* _The problem_: Find every line below that contains the word "Pencahayaan" and copy it out.

* _Dataset entries_:
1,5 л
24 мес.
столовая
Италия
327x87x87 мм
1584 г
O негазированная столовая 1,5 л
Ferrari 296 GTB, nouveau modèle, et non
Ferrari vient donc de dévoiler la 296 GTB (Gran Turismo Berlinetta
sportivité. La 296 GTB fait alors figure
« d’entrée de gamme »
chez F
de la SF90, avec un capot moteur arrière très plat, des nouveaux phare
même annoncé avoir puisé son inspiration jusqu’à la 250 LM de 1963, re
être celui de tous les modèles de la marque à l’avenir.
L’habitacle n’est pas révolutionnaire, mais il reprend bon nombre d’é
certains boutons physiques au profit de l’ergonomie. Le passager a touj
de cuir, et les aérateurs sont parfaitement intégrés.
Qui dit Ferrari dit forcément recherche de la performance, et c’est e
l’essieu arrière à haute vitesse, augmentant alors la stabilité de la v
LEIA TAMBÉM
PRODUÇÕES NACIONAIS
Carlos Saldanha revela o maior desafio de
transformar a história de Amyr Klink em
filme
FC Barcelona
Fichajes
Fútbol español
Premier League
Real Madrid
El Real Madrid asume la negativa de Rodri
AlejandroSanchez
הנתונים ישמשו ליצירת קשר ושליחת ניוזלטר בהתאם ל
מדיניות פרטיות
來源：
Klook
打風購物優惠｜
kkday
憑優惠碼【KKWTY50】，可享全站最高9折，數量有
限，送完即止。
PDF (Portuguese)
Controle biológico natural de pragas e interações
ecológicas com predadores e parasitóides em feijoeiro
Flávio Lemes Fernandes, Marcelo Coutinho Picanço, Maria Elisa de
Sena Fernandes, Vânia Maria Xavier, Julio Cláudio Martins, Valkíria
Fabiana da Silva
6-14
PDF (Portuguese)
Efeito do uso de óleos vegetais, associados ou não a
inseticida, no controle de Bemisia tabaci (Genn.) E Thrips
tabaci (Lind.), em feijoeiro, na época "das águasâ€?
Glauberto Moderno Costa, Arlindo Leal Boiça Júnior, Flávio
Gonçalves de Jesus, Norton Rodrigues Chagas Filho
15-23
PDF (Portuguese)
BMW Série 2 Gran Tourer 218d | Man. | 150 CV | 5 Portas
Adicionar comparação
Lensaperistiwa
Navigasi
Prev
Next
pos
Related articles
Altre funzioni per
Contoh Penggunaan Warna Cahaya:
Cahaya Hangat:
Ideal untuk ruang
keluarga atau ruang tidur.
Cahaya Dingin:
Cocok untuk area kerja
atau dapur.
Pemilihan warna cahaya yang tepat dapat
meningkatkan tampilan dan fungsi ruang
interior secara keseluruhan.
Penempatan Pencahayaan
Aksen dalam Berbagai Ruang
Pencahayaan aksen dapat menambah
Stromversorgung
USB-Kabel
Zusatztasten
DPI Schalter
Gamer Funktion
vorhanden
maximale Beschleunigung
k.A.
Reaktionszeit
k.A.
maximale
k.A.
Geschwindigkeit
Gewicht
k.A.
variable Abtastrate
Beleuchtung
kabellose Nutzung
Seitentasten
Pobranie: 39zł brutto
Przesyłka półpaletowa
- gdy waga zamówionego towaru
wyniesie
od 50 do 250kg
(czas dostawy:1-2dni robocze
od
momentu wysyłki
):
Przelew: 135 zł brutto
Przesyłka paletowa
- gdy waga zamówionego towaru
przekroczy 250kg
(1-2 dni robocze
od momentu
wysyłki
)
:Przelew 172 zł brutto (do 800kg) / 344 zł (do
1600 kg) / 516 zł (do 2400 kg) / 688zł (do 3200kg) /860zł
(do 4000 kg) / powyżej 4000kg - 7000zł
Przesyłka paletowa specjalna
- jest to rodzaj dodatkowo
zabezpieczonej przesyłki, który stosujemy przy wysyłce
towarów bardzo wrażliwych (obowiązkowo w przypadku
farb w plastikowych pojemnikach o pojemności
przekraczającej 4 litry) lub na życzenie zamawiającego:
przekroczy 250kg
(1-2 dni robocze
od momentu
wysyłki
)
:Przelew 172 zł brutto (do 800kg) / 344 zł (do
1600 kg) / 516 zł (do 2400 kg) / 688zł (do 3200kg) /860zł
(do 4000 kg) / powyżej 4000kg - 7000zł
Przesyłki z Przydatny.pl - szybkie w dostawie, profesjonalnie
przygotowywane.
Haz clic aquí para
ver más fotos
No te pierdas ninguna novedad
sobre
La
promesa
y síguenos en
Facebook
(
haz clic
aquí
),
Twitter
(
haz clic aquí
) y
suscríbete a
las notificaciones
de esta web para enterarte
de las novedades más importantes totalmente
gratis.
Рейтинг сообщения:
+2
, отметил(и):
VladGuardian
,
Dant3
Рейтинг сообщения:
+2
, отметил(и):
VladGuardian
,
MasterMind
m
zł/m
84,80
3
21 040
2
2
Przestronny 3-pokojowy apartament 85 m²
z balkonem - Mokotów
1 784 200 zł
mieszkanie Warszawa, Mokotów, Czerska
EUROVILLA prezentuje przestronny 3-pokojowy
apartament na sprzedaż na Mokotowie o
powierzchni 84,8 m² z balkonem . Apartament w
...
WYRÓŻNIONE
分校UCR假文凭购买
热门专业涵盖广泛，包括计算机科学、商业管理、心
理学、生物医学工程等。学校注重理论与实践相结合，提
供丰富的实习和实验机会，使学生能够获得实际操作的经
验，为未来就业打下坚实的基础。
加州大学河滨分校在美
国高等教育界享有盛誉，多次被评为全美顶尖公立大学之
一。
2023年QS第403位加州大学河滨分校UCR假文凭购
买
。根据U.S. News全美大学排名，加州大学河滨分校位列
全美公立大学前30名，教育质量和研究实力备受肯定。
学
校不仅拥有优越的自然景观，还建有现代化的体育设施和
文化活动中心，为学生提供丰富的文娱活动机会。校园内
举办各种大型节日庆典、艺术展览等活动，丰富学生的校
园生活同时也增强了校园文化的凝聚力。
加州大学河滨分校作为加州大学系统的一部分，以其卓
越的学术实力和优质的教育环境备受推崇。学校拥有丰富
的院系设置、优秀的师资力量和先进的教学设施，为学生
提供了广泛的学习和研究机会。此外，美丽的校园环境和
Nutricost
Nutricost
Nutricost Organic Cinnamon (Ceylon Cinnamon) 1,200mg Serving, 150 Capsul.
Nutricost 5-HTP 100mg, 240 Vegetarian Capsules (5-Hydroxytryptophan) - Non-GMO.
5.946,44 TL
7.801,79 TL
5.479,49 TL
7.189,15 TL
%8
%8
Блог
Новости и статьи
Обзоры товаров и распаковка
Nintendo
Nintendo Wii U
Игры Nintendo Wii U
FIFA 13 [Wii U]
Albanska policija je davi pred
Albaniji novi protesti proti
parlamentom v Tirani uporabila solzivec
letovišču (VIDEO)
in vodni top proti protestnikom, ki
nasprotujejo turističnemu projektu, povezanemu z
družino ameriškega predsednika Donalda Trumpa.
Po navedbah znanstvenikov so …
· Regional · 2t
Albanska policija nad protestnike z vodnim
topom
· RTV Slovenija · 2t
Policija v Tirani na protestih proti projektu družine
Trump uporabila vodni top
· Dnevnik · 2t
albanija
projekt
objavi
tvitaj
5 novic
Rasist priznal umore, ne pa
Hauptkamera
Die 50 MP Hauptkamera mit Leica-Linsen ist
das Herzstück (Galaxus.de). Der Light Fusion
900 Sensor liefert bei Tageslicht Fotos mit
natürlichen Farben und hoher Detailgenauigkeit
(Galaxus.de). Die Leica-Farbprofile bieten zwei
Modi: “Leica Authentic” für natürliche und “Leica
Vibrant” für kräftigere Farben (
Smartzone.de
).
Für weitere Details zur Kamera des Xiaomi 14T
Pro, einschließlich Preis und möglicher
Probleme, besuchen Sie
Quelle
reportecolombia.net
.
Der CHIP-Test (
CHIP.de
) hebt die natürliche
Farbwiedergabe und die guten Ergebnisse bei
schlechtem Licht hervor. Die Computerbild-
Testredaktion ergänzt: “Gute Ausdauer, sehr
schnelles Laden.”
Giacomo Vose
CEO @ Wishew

* _Response_:
Penempatan Pencahayaan
Pencahayaan aksen dapat menambah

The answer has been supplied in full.